Multi-spectral-band systems are steadily emerging as a desired feature in a camera system. Each spectral band offers different image characteristics. Shorter-wavelength spectral bands provide the potential for better resolution due to the smaller impact of diffraction on the size of the optics blur. This means that a smaller-aperture optical system with a shorter wavelength can be used to see a further distance than that of a longer wavelength.
A dual-field-of-view, all-refractive, infrared optical system was developed that images the midwave infrared light in one field of view, and the shortwave infrared light in the second field of view onto the same detector. The two fields of view vary in focal length by a factor of six.

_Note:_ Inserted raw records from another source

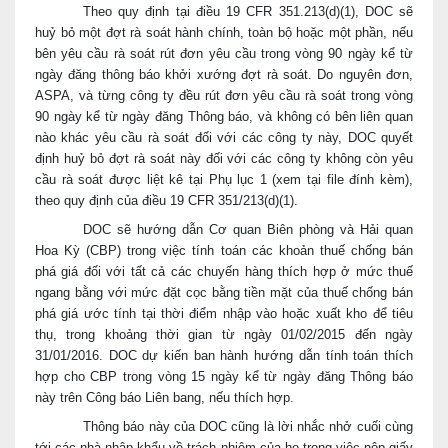
Theo quy định tại điều 19 CFR 351.213(d)(1), DOC sẽ
huỷ bỏ một đợt rà soát hành chính, toàn bộ hoặc một phần, nếu
bên yêu cầu rà soát rút đơn yêu cầu trong vòng 90 ngày kể từ
ngày đăng thông báo khởi xướng đợt rà soát. Do nguyên đơn,
ASPA, và từng công ty đều rút đơn yêu cầu rà soát trong vòng
90 ngày kể từ ngày đăng Thông báo, và không có bên liên quan
nào khác yêu cầu rà soát đối với các công ty này, DOC quyết
định huỷ bỏ đợt rà soát này đối với các công ty không còn yêu
cầu rà soát được liệt kê tại Phụ lục 1 (xem tại file đính kèm),
theo quy định của điều 19 CFR 351/213(d)(1).
DOC sẽ hướng dẫn Cơ quan Biên phòng và Hải quan
Hoa Kỳ (CBP) trong việc tính toán các khoản thuế chống bán
phá giá đối với tất cả các chuyến hàng thích hợp ở mức thuế
ngang bằng với mức đặt cọc bằng tiền mặt của thuế chống bán
phá giá ước tính tại thời điểm nhập vào hoặc xuất kho để tiêu
thụ, trong khoảng thời gian từ ngày 01/02/2015 đến ngày
31/01/2016. DOC dự kiến ban hành hướng dẫn tính toán thích
hợp cho CBP trong vòng 15 ngày kể từ ngày đăng Thông báo
này trên Công báo Liên bang, nếu thích hợp.
Thông báo này của DOC cũng là lời nhắc nhở cuối cùng
tới các nhà nhập khẩu về trách nhiệm của họ trong việc nộp giấy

The narrow field of view images the SWIR radiation at a slow f/number of 10.0, while the wide field of view images the MWIR radiation at f/1.9. The f/number in the MWIR is defined by the aperture stop located inside the dewar, which is cooled to cryogenic temperatures and referred to as a cold stop. This cold stop is attached to a radiation shield and controls emissive energy in the MWIR from outside the field of view from reaching the image plane. The field of view is changed via a single lens that changes its axial position within the lens, resulting in an axial zoom.
The change in focal length and f/number at the same time enables an increased focal length without having to increase the aperture size by the ratio of the focal length change, but rather by the ratio of the focal length change divided by the ratio of the f/number change.